Sunday, March 6, 2011

AES ECB basic implementation

The AES algorithm can be implemented following strictly the AES round steps described in my previous post or by using pre-computed lookup tables. This post describes an AES implementation which follows the AES round steps and is based on existing source code developed by karl malbrain. It is written in a very modular way, making it ideal to get to know the algorithm without getting confused by the usage of look up tables. However, this version is aimed to understand the process and has no focus at all in performance optimization. As well the implementation is used to have a starting point to demonstrate how different levels of performance benefits can be achieved by using a modified version of the algorithm. From now on we will refer to this version as AES-B which stands for AES Basic implementation.

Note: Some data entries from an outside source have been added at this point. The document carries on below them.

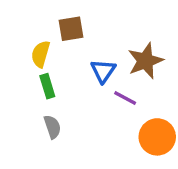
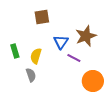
yellow semicircle: (41, 54) -> (36, 56), moved
green rectangle: (47, 86) -> (15, 51), moved

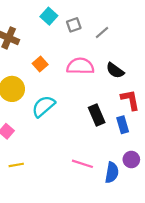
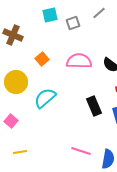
cyan square: (49, 16) -> (50, 15), turned 35
gray line: (102, 32) -> (99, 13), moved

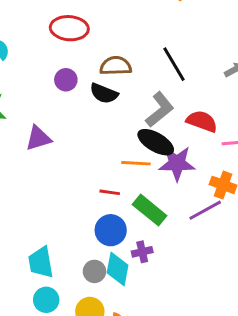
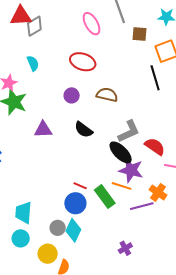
black line: (174, 64) -> (155, 78), moved
black semicircle: (104, 93) -> (84, 130), moved
orange line: (136, 163) -> (122, 186), moved
red line: (110, 192) -> (80, 186), moved
purple cross: (142, 252) -> (125, 248), moved, turned -32

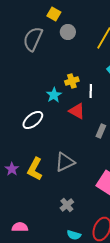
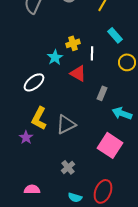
purple star: (12, 169) -> (26, 137), moved
yellow L-shape: (35, 169) -> (39, 118), moved
pink semicircle: (20, 227) -> (32, 189), moved

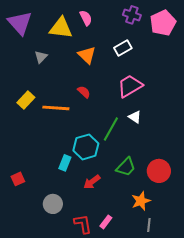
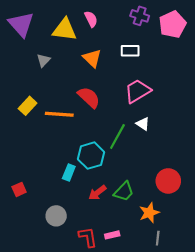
white rectangle: (123, 48) -> (130, 51), turned 30
red semicircle: (84, 92) -> (89, 97), size x1.6
green trapezoid: (126, 167) -> (124, 192), moved
pink rectangle: (106, 222) -> (112, 235), turned 40

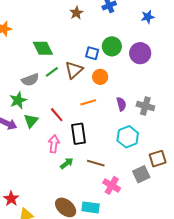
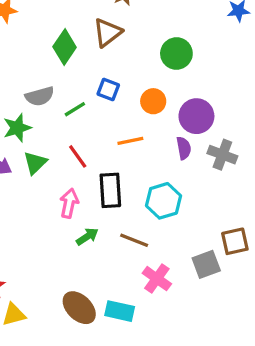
green diamond: (43, 48) -> (65, 47), turned 55
blue square: (92, 53) -> (108, 90), moved
purple circle: (140, 53) -> (196, 116), moved
brown triangle: (74, 70) -> (107, 33), moved
green line: (52, 72) -> (75, 109), moved
cyan hexagon: (128, 137) -> (164, 201), moved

Let’s first describe a high level pseudo code of the algorithm:

- Generate AES expanded key
- XOR input data with encryption key
- For Rounds = 1 To NrRounds
- - SubBytes operation
- - ShifRows operations
- - If Rounds < NrRounds
- - - MixColumns Operation
- - XOR with round key k[Rounds]
- copy result to output

As we can see on the previous pseudo code the AES-B algorithm follows the AES round steps described. This makes it easier to understand its functionality. First, we generate the expanded key or key schedule which basically takes the cipher key and performs the key schedule operation to determine the number of round keys necessary to encrypt the data. The number of round keys necessary to encrypt one block of information is related to the key length. In this example we are using a 128 bits key; therefore it will require in total 11 round keys, 1 for the initial round, 9 for standard rounds and 1 for the final round. After we expand the key, the input data is XORed which is basically the AddRoundKey operation for the initial round, followed by the execution of SubBytes, ShiftRows and MixCulumns operations. Note that these 3 operations will be executed only for the first 9 main rounds and when we reach the 10th round we exclude the MixColumns operation as described on previous posts.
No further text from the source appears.